Addressing informational risks using a combination of privacy and security controls rather than relying on a single control such as consent or de-identification and adopting tiered access models where appropriate.
Forming an advisory committee of data privacy experts to help the Secretary of Health and Human Services develop guidance on applying privacy and security controls that are closely matched to the intended uses and privacy risks in specific research activities.
The authors argue that addressing these issues will help lead researchers towards state-of-the-art privacy practices and advance the exciting research opportunities enabled by new data sources and technologies for collecting, analyzing, and sharing data about individuals.
The comments were prepared by Alexandra Wood (Berkman Center), Edo Airoldi (Harvard University), Micah Altman (MIT Libraries & Brooking Institution), Yves-Alexandre de Montjoye (Harvard University & MIT), Urs Gasser (Berkman Center & Harvard Law School), David O’Brien (Berkman Center), and Salil Vadhan (Harvard University).
About the Privacy Tools Project
Funded by the National Science Foundation and the Alfred P. Sloan Foundation, the Privacy Tools for Sharing Research Data project is a collaboration between researchers at the Center for Research on Computation and Society, the Berkman Center for Internet & Society, the Institute for Quantitative Social Science, and the Data Privacy Lab at Harvard University, as well as the Program on Information Science at MIT Libraries.

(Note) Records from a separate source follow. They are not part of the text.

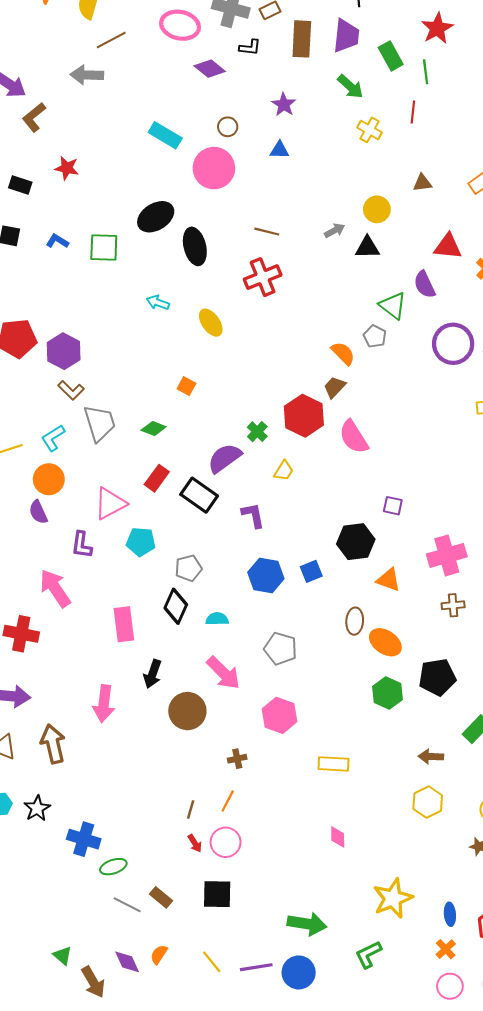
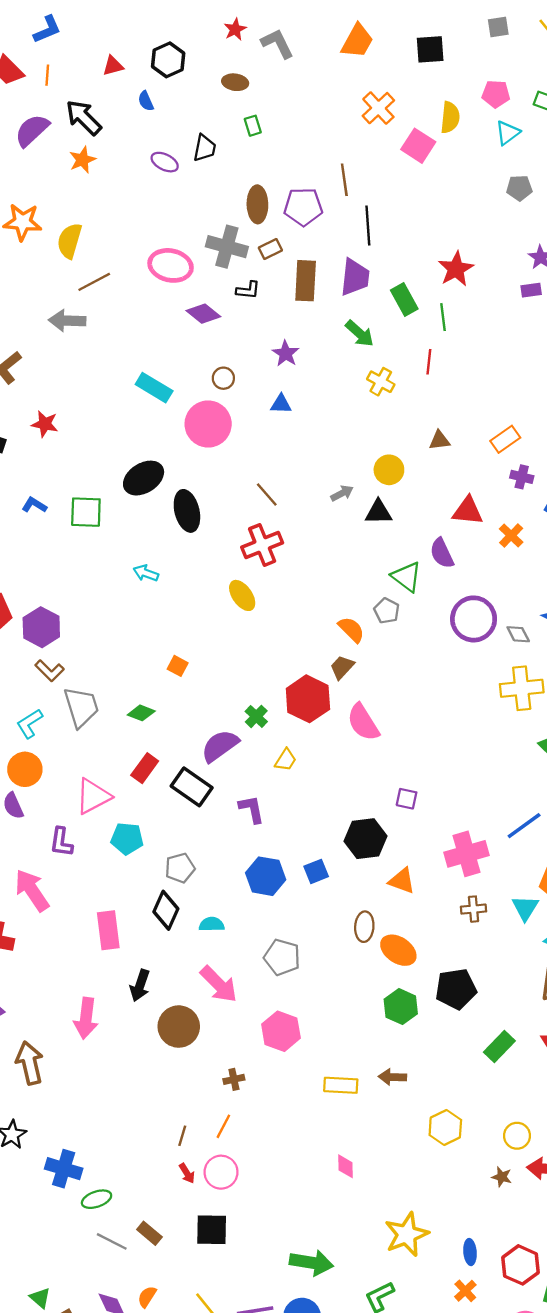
brown line: (267, 232) -> (267, 494), turned 35
yellow ellipse: (211, 323) -> (242, 595), moved
brown arrow: (431, 757) -> (393, 1077), moved

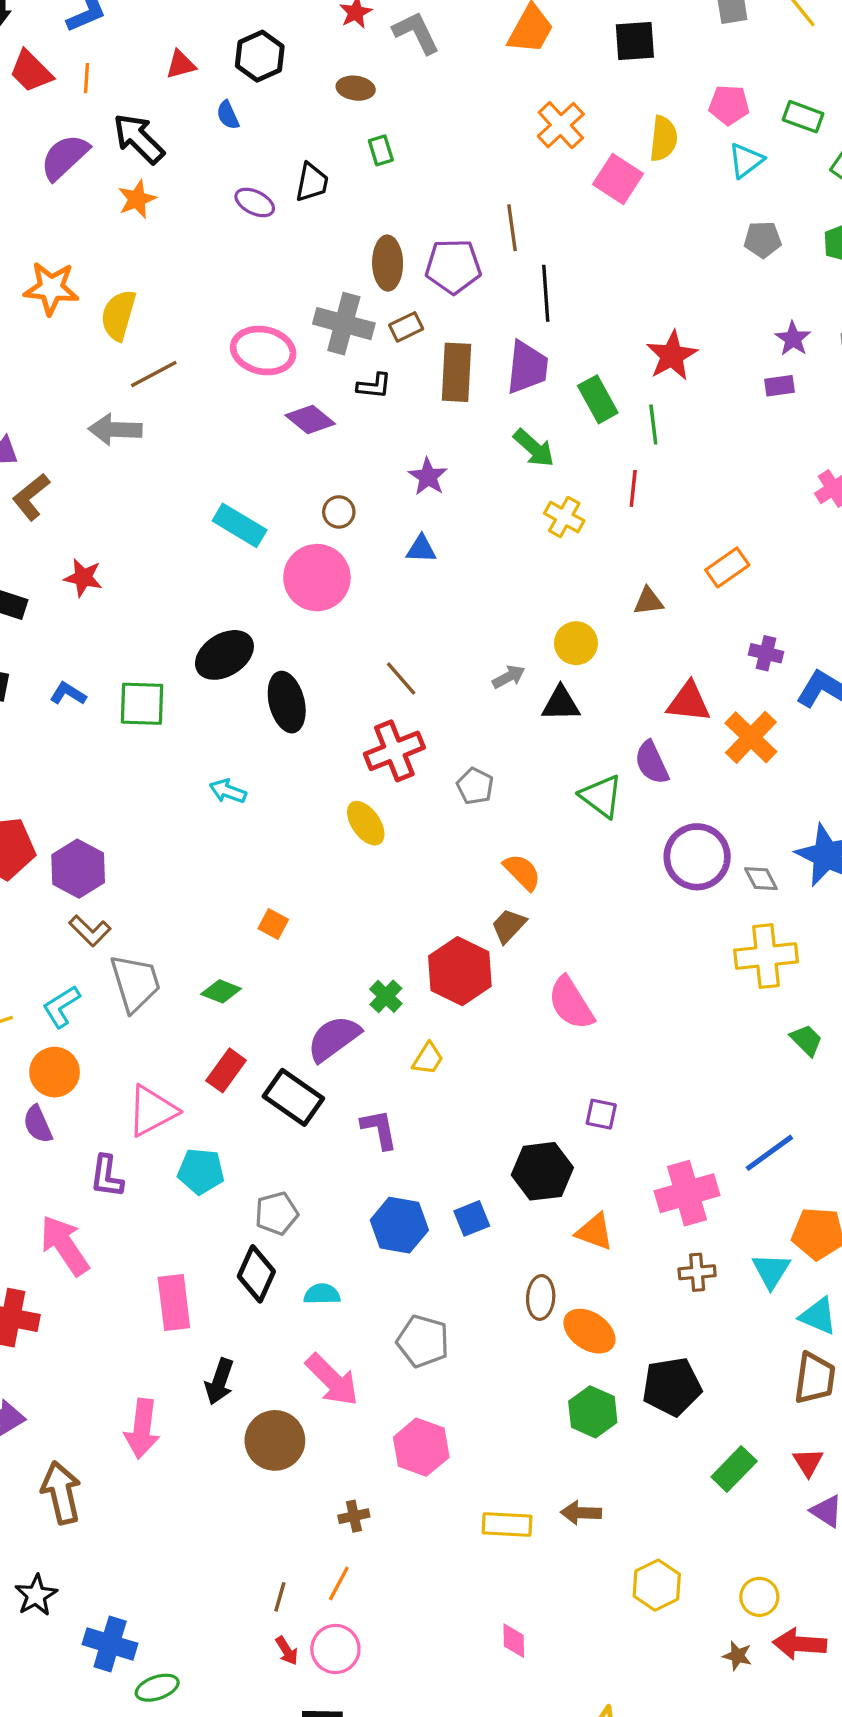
orange rectangle: (505, 439) -> (727, 567), moved
orange cross: (511, 536) -> (751, 737), size x1.5
gray pentagon: (387, 611) -> (475, 786), moved
pink semicircle: (363, 722) -> (571, 1003), moved

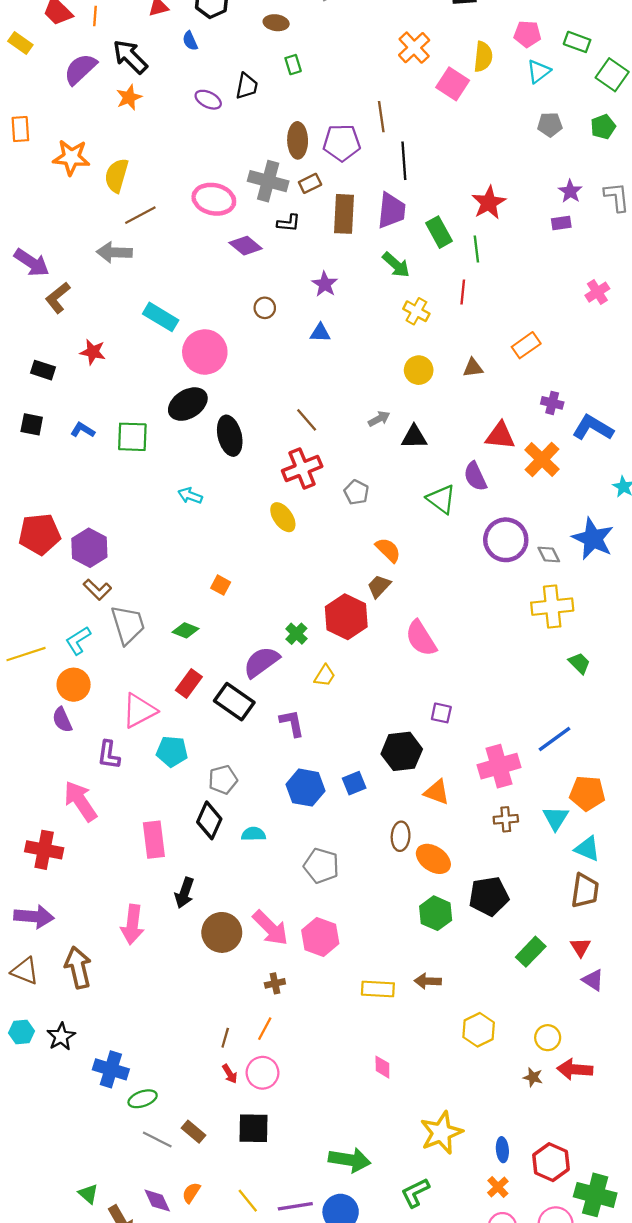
cyan rectangle: (240, 525) -> (161, 317), moved
pink circle: (317, 578) -> (205, 352), moved
yellow circle: (576, 643) -> (419, 370), moved
pink arrow: (332, 1380) -> (270, 928), moved

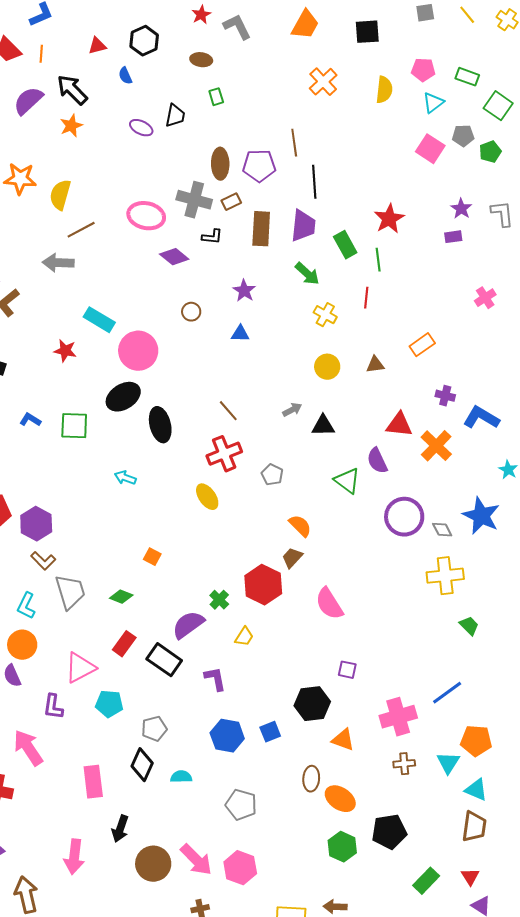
pink square: (453, 84) -> (430, 149), moved
gray pentagon: (550, 125) -> (463, 136), moved
red star: (93, 352) -> (65, 351), moved
cyan L-shape: (78, 641) -> (26, 606), turned -32

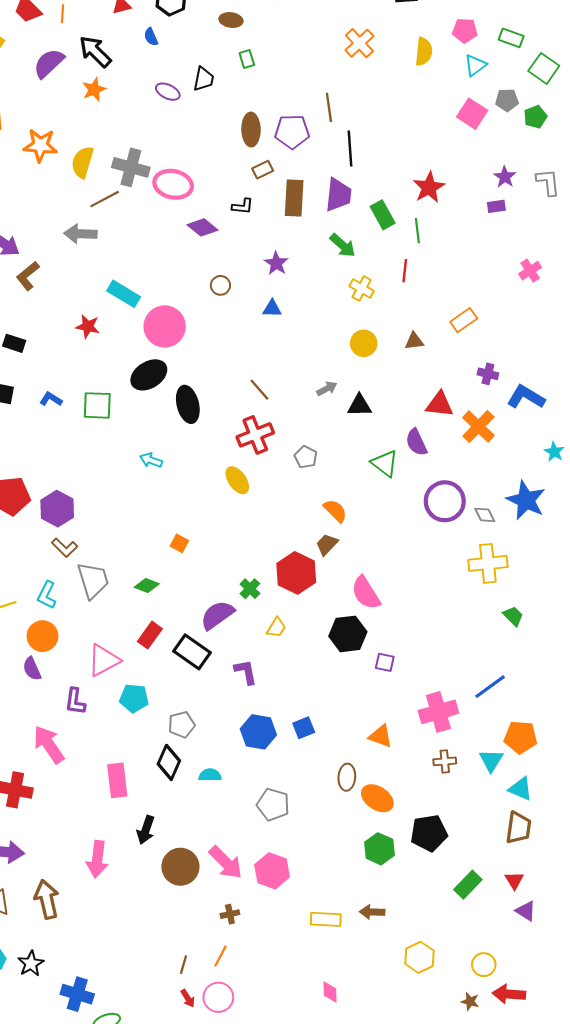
gray cross: (194, 200) -> (131, 167), moved
black hexagon: (312, 704) -> (348, 634), moved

This broad, multidisciplinary project brings together expertise in computer science, statistics, social science, law, policy, and data management to build tools to enable the collection, analysis, and sharing of social science research data while protecting the privacy of individual subjects. This research seek to translate the promise of robust, formal measures for privacy and data utility from the theoretical computer science literature into a set of integrated practical tools and methods for privacy-protective data sharing.
Executive Director and Harvard Law School Professor of Practice Urs Gasser leads the Berkman Center’s role in this exciting initiative, which brings the Center’s institutional knowledge and practical experience to help tackle the legal and policy-based issues in the larger project.